Robert said he didn't understand the actual problem. His
understanding was that if a coroutine or thread entered a
synchronized block and then got interrupted, when it woke up
again, it would still have the lock. He considered that the
correct semantics. Rikki said that was right, except for the part
where it might never wake up. Robert said that sounded like
solving deadlocks in the wrong way. Taking resources away from
other threads or coroutines was not how people normally avoided
deadlocks, except in a few academic languages that had failed
horribly. If that was the proposed direction, he would strongly
oppose it.
Rikki clarified that he was not proposing taking the lock away.

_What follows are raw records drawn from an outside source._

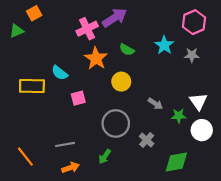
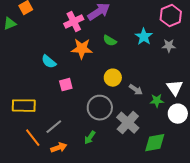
orange star: (96, 58) -> (82, 49), turned -30
yellow circle: (121, 82) -> (113, 78), moved
yellow rectangle: (32, 86) -> (24, 106), moved
gray cross: (147, 140) -> (128, 123), size x1.6
gray line: (65, 144) -> (54, 127), turned -30
orange line: (25, 157) -> (33, 138), moved

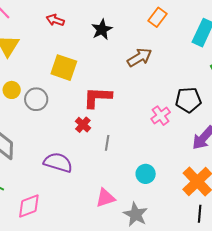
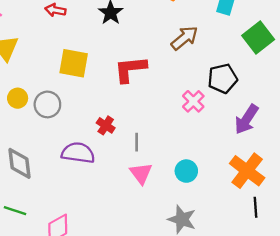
brown arrow: (139, 57) -> (184, 38), moved
red L-shape: (97, 97) -> (130, 69), moved
purple semicircle: (58, 162) -> (78, 153), moved
pink triangle: (105, 198) -> (141, 173), moved, turned -40

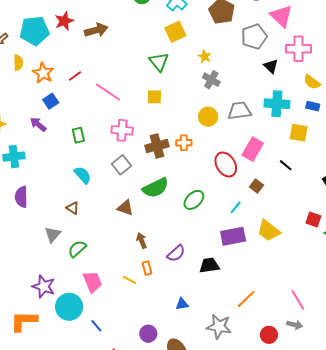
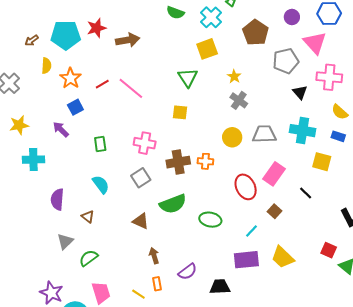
pink line: (108, 92) -> (131, 88), moved
purple semicircle: (21, 197) -> (57, 199), moved
green ellipse: (194, 200) -> (210, 220), turned 50

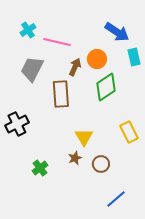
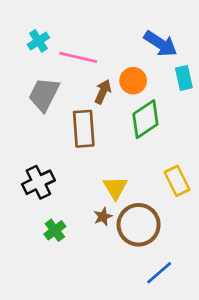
black cross: (17, 124) -> (38, 182), moved
brown circle: (101, 164) -> (139, 225), size x1.8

The problem was that if one coroutine went to sleep while holding
a lock, another coroutine might try to acquire that lock, fail,
and prevent the original coroutine from ever waking up. Steve
pointed out that internally, when entering a synchronized block,
a coroutine would have to sleep until the lock was available
anyway. Rikki said some languages and runtimes allowed yielding
while waiting for a lock, but people had found that it caused
deadlocks.
Steve said deadlocks would happen if synchronized code wasn't
written correctly, and that was a fact of life. Átila mentioned
Pony as a language without deadlocks because it didn't have
locks, though it had a complicated type system to support that
model.
Walter said yielding inside a synchronized block screamed bug to
him. Rikki agreed and said it shouldn't be allowed. Walter said
the language did not know what a yield was because D didn't have
a yield feature. Átila noted that with stackless coroutines, the
compiler would know. Walter said stackless coroutines were a
different synchronization issue from `synchronized` on a monitor.
They were just incompatible with each other.

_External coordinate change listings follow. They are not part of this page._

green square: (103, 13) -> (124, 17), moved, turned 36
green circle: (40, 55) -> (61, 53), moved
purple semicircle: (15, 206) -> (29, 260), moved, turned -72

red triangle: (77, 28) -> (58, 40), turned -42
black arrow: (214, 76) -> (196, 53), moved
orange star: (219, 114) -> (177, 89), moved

Átila summarized the oddness of the discussion. They were talking
about a feature that didn't exist yet, that might cause problems
with `synchronized`, and that somehow related to the class
monitor. He again proposed removing the monitor and
`synchronized` in an edition. Robert said he would put his name
on that. Walter said he thought `synchronized` was obsolete.
Steve thought they would get pushback and probably hear good
reasons why people used it. Walter said that was reasonable.

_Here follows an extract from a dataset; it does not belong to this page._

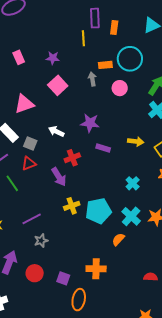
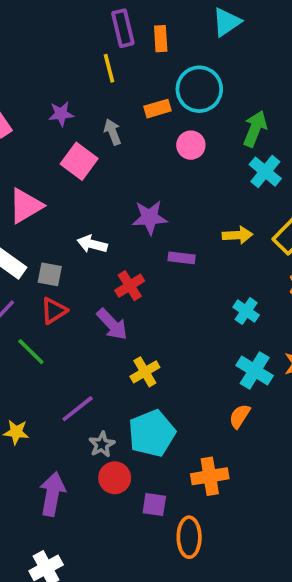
gray arrow: (92, 79) -> (112, 132), moved
cyan pentagon: (98, 211) -> (152, 433), moved
red circle: (35, 273) -> (115, 478), moved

Every time he tried to eliminate something, somebody had built
their entire store around it.
The rough outcome was that we should look at removing
`synchronized`, and Rikki should provide concrete examples or
precedents from other languages if he wanted to argue for
retaining it or enforcing restrictions around coroutine yields.
### DIP 1000
Átila brought up something he'd been investigating with DIP 1000.
He'd looked again at his idea of making `scope` explicit and
tried compiling the runtime with it. After about ten edits adding
`scope` everywhere, he realized the approach was not going to
work if the runtime itself required that much annotation, let
alone every D project in existence.
He took a step back and returned to the original issue that had
made him question DIP 1000: a vibe.d pull request that had
required adding `scope` even though the code wasn't doing
anything bad. With a modern DMD, he could no longer reproduce
that issue. He wasn't sure what had changed in the DIP 1000
checks, but it no longer seemed like such a big deal.
He then tested how many dub projects failed to build with DIP
1000 turned on. There were about 2,600 dub projects. Of those,
1,720 built with a plain `dub build`, excluding abandoned
projects that didn't build with current DMD anyway. He had to use
DMD 2.110 instead of 2.111 because 2.111 compiled for 40 minutes
straight on two projects, and he filed an issue for that. Out of
the 1,720 projects that built normally, only 84 failed with DIP
1000 turned on. That was a tiny number.
He wondered whether we should revisit enabling DIP 1000
deprecation messages and eventually turning it on by default.
Walter said that was good news. He didn't think we should remove
DIP 1000 as an option because he still had hope for it. His
`@live` analysis relied on DIP 1000 because without `scope`, it
couldn't tell what happened to pointers passed to other functions.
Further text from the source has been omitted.